Comedian and writer Jeremy Hardy dies aged 57

Comedian and writer Jeremy Hardy dies aged 57

February 1, 2019

Comedian Jeremy Hardy has died aged 57 after battling cancer.

The Blackadder Goes Forth and Mock the Week star died earlier today, his rep Amanda Emery confirmed.

In a statement, Ms Emery said the active socialist and author passed away with his daughter Elizabeth Hardy – who he adopted whilst married to Kit Hollerbach – and his film-maker wife, Katie Barlow, by his side.

"Friends and family of comedian Jeremy Hardy are immensely sad to announce that Jeremy died of cancer, early on Friday 1st February," Emery said.

"He was with his wife and daughter as he died.

"He retained to the end the principles that guided his life; trying to make the world more humane, and to be wonderfully funny.

"He will be enormously missed by so many, who were inspired by him and who laughed with him.

"A fitting memorial will take place, details to be announced soon."

He appeared to confirm his diagnosis in a tweet that shocked fans on January 3. 

Tweeting comedian Danny Baker, he wrote, "Danny desperate for you to see this.

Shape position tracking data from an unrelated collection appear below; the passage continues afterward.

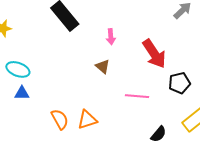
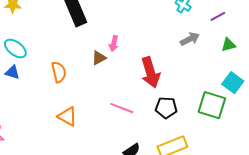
brown triangle: (103, 66) -> (99, 58), moved, turned 35
orange semicircle: (60, 119) -> (59, 72), moved
orange triangle: (87, 120) -> (67, 116), turned 30

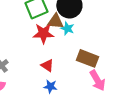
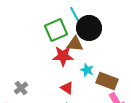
cyan star: (67, 28) -> (87, 70), moved

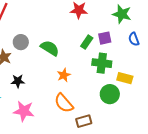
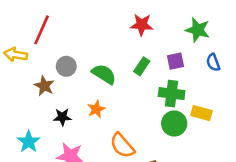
green rectangle: (87, 42) -> (142, 66), moved
orange star: (64, 75) -> (96, 109), moved
green circle: (110, 94) -> (174, 123), moved

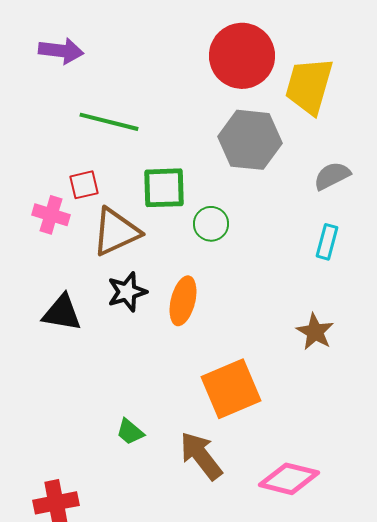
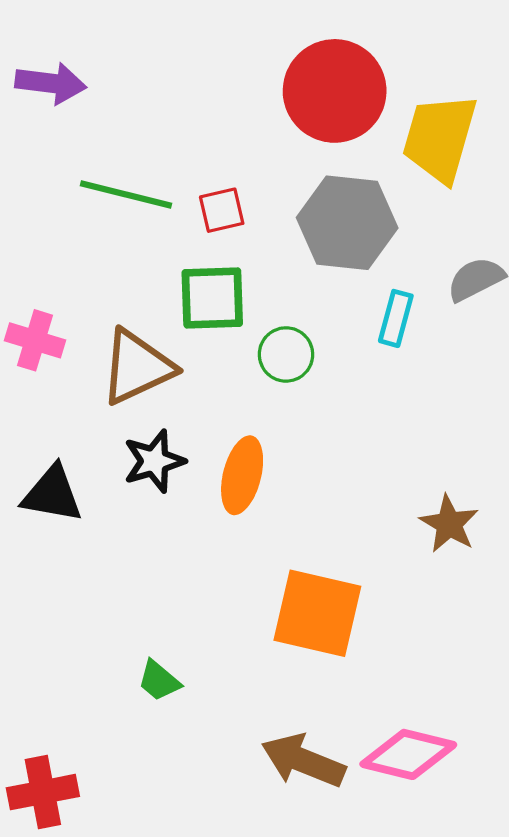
red square: (84, 185) -> (222, 210), moved
cyan rectangle: (327, 242) -> (396, 318), moved
orange square: (231, 389) -> (317, 613), turned 36
brown arrow: (201, 456) -> (303, 761), moved, turned -30

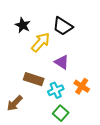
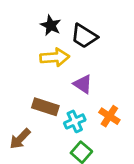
black star: (23, 25) -> (51, 25), moved
yellow arrow: (41, 42) -> (55, 57), turned 45

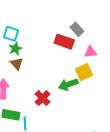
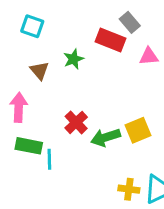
green star: (15, 49) -> (73, 59), moved
yellow square: (84, 72) -> (138, 130), moved
green arrow: (68, 84) -> (106, 137), moved

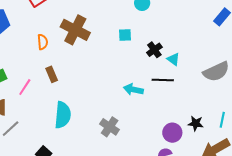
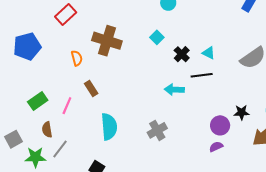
cyan square: (125, 35) -> (157, 37), turned -32
black cross: (154, 50) -> (182, 54), moved
gray cross: (110, 127) -> (157, 130), turned 36

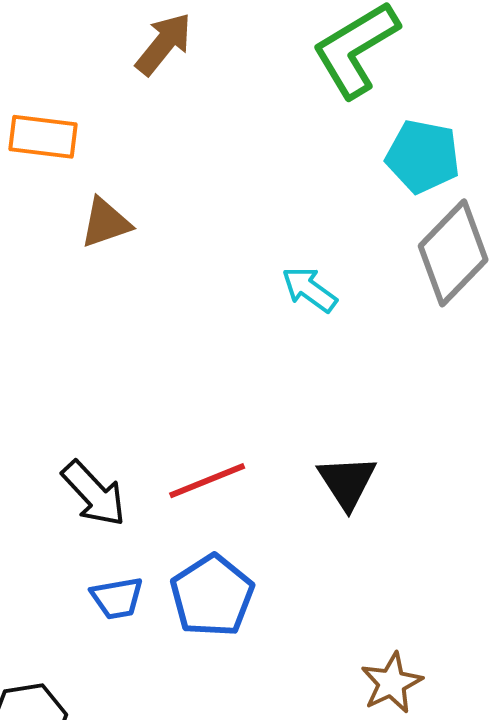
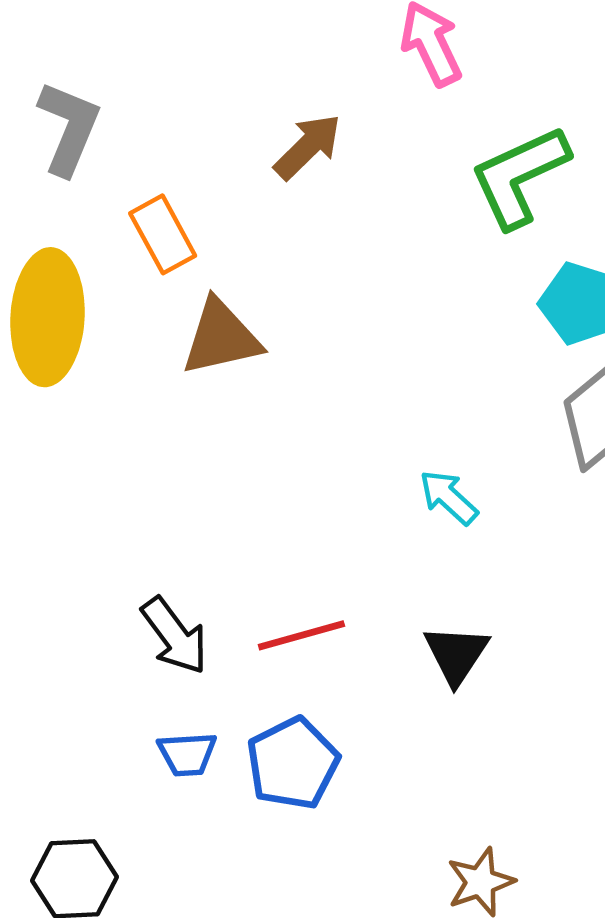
orange rectangle: (43, 137) -> (163, 234), turned 48
brown triangle: (106, 223) -> (221, 337), size x1.4
cyan arrow: (309, 289) -> (449, 497), moved

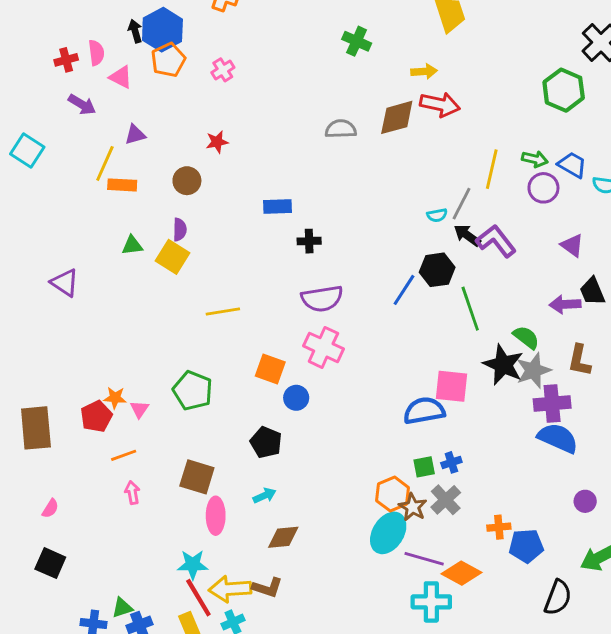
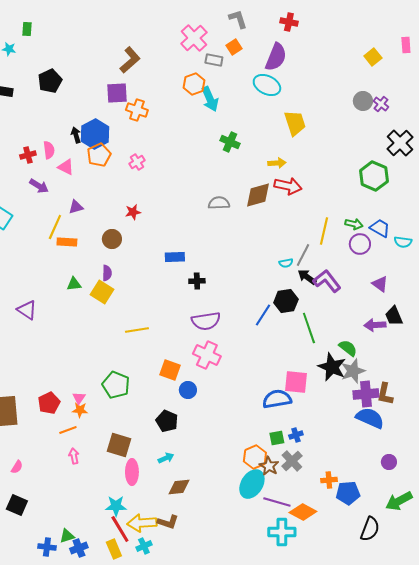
brown L-shape: (579, 360) -> (385, 394), moved
orange star: (115, 398) -> (80, 410), moved

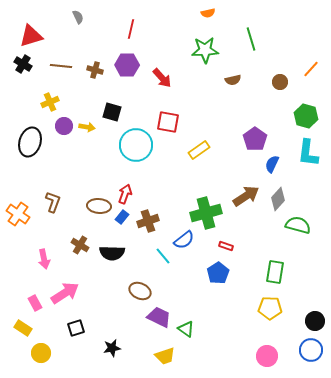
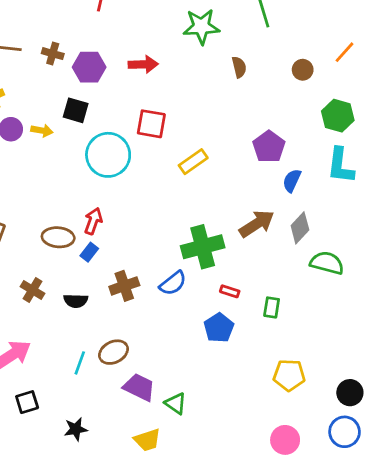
purple hexagon: (127, 65) -> (89, 67), moved
red arrow: (162, 78) -> (143, 64), turned -50
brown semicircle: (233, 80) -> (239, 67), turned -91
brown cross: (148, 221) -> (124, 286), moved
black semicircle: (112, 253) -> (76, 301), size x0.7
cyan line: (163, 256) -> (80, 363), moved, turned 60
green rectangle: (275, 272) -> (272, 308), moved, size x0.7
brown ellipse: (140, 291) -> (114, 352), turned -50

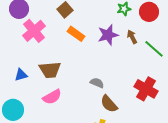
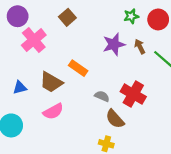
orange rectangle: (76, 34) -> (78, 68), moved
brown trapezoid: (50, 70) -> (51, 82), turned 35
red cross: (146, 89) -> (133, 94), moved

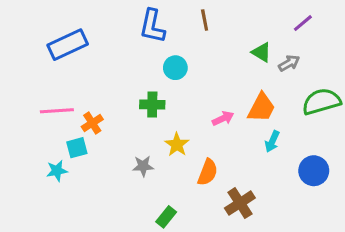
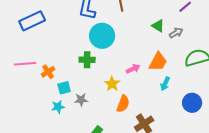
cyan circle: (175, 68) -> (102, 36), size x1.6
yellow star: (177, 145) -> (112, 84), moved
cyan square: (77, 148) -> (64, 88), moved
cyan star: (57, 171) -> (58, 107), moved

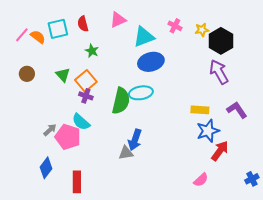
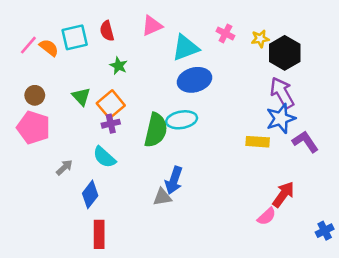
purple cross: (86, 96) -> (111, 124), turned -32
blue star: (208, 131) -> (281, 118), moved
pink pentagon: (68, 137) -> (33, 128), moved
blue diamond: (46, 168) -> (90, 194), moved
pink semicircle: (201, 180) -> (267, 216), moved

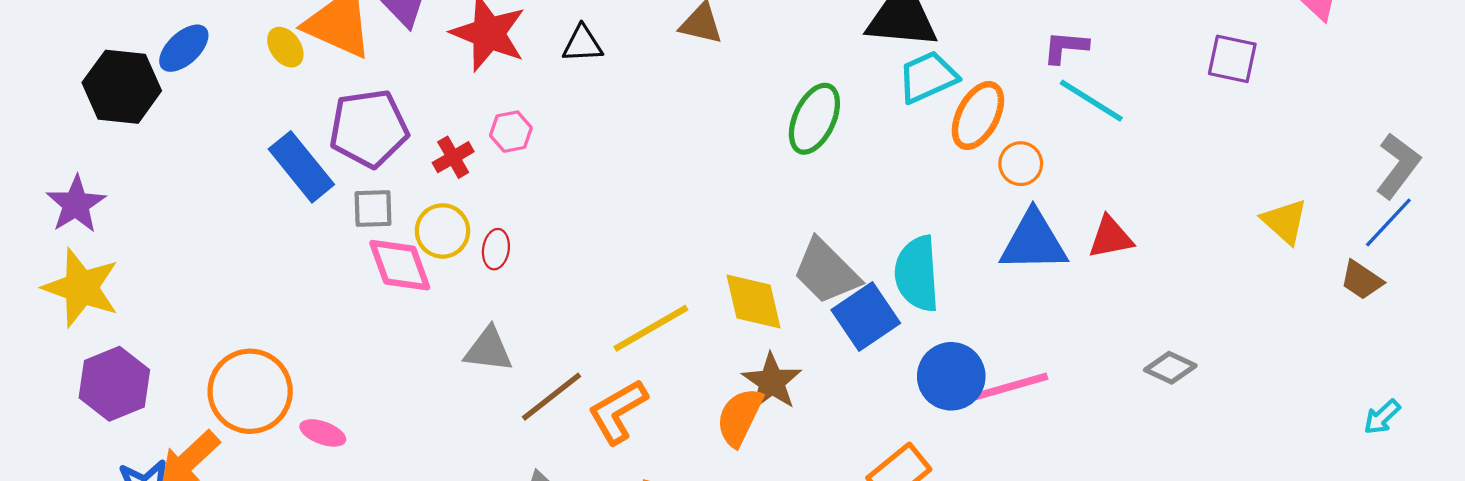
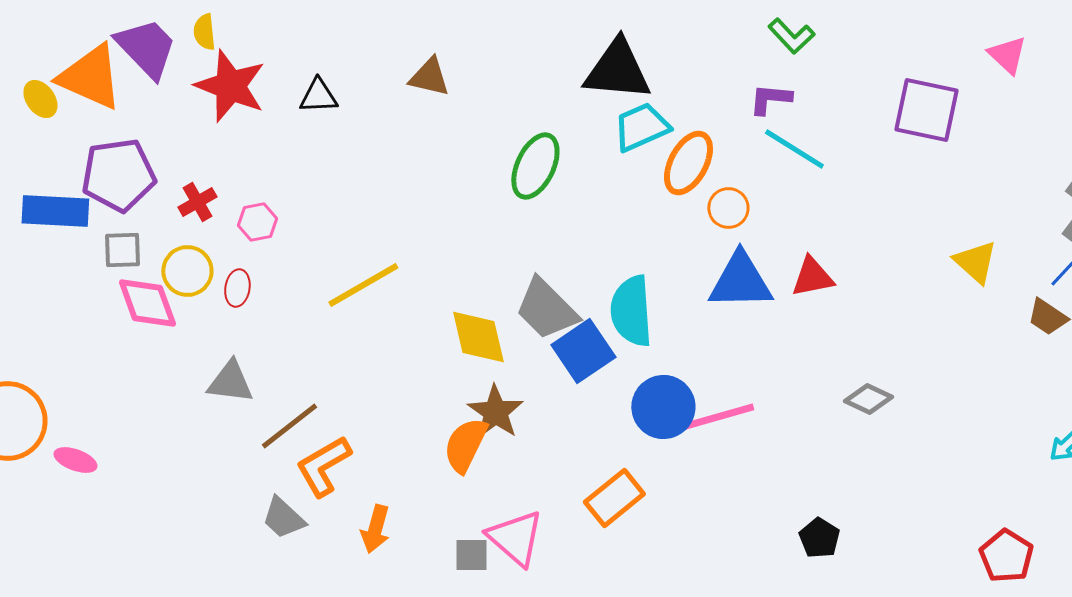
purple square: (1232, 59) -> (926, 110), size x1.4
pink hexagon: (511, 132) -> (257, 222), moved
blue rectangle: (301, 167) -> (55, 211), turned -48
yellow line: (651, 328) -> (363, 285), moved
orange L-shape: (618, 412) -> (323, 466), moved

You’re the best broadcaster in Britain. We both love Julia. Don’t tell Her but I’m dying. Cancer. Docs say anytime. I tried to tweet that I loved your TV show but said something about Peter’s slight vowel slip." 

But he quickly back-tracked and told fans he’d had a fall and tweeted whilst heavily medicated.   

"I am fine.Still tweeting a tiny bit of nonsense from exhaustion," he insisted.

"OK. I’m a clumsy 57. Had a fall but I’m not going in anywhere. Took strong pain relief. Very dopey. Tweeted some nonsense. There," he wrote.

While he didn’t speak openly about his diagnosis, last October he hit back at a troll site that blamed cancer suffers for contracting the disease. 

"My attention has been drawn to a website called that contains the words “you have created a body conducive to cancer”. These patient-blaming, self-proclaimed, complementary medical practitioners are predatory scum," he tweeted.

Born in Farborough, Hampshire, in 1961, he started his career as a stand-up comedian and won the coveted Perrier Award in 1988 and best live act at the ITV Comedy Awards in 1991.

His TV debut came in 1986 when he starred in Now – Something Else. He went on to play Corporal Perkins in an episode of Blackadder Goes Forth in 1989

Having studied history and politics at the University of Southampton, the life-long socialist wrote at length about social politics for publications including The Guardian and ES Magazine.

The QI comedian was good friends with and a staunch supporter of Labour Leader Jeremy Corbyn, and an advocate for the rights of Palestinians.

He travelled to the West Bank in 2002 to film documentary, Jeremy Hardy vs the Isreli Army.

Not all of his views were popular, and in 2004 Burnley Council cancelled one of his performances after he said that members and supporters of the British National Party (BNP) should be shot.